[Work to be completed]: Locate and copy each line in the data that contains the word "full".

(Data records)
--*--

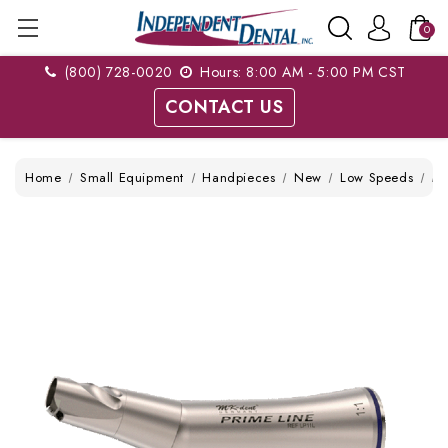
0
(800) 728-0020
Hours: 8:00 AM - 5:00 PM CST
CONTACT US
Home
Small Equipment
Handpieces
New
Low Speeds
MK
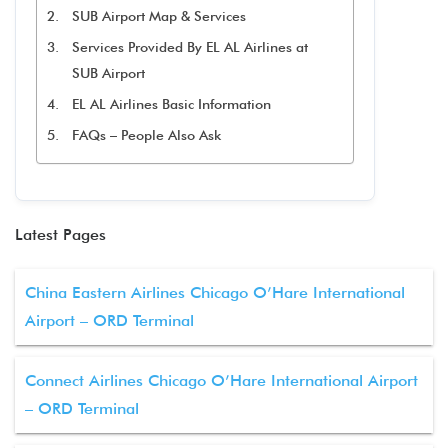
SUB Airport Map & Services
Services Provided By EL AL Airlines at
SUB Airport
EL AL Airlines Basic Information
FAQs – People Also Ask
Latest Pages
China Eastern Airlines Chicago O’Hare International
Airport – ORD Terminal
Connect Airlines Chicago O’Hare International Airport
– ORD Terminal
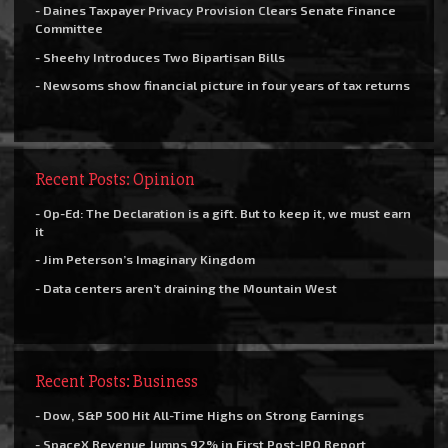
- Daines Taxpayer Privacy Provision Clears Senate Finance
Committee
- Sheehy Introduces Two Bipartisan Bills
- Newsoms show financial picture in four years of tax returns
Recent Posts: Opinion
- Op-Ed: The Declaration is a gift. But to keep it, we must earn
it
- Jim Peterson’s Imaginary Kingdom
- Data centers aren’t draining the Mountain West
Recent Posts: Business
- Dow, S&P 500 Hit All-Time Highs on Strong Earnings
- SpaceX Revenue Jumps 92% in First Post-IPO Report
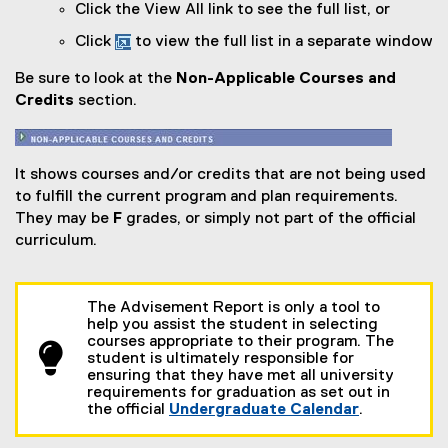
Click the View All link to see the full list, or
Click
to view the full list in a separate window
Be sure to look at the
Non-Applicable Courses and
Credits
section.
It shows courses and/or credits that are not being used
to fulfill the current program and plan requirements.
They may be
F
grades, or simply not part of the official
curriculum.
The Advisement Report is only a tool to
help you assist the student in selecting
courses appropriate to their program. The
student is ultimately responsible for
ensuring that they have met all university
requirements for graduation as set out in
the official
Undergraduate Calendar
.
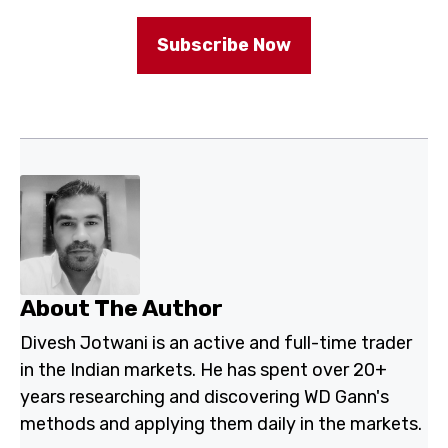
Subscribe Now
About The Author
Divesh Jotwani is an active and full-time trader
in the Indian markets. He has spent over 20+
years researching and discovering WD Gann's
methods and applying them daily in the markets.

--*--

[Answer to this problem]:
Click the View All link to see the full list, or
to view the full list in a separate window
Divesh Jotwani is an active and full-time trader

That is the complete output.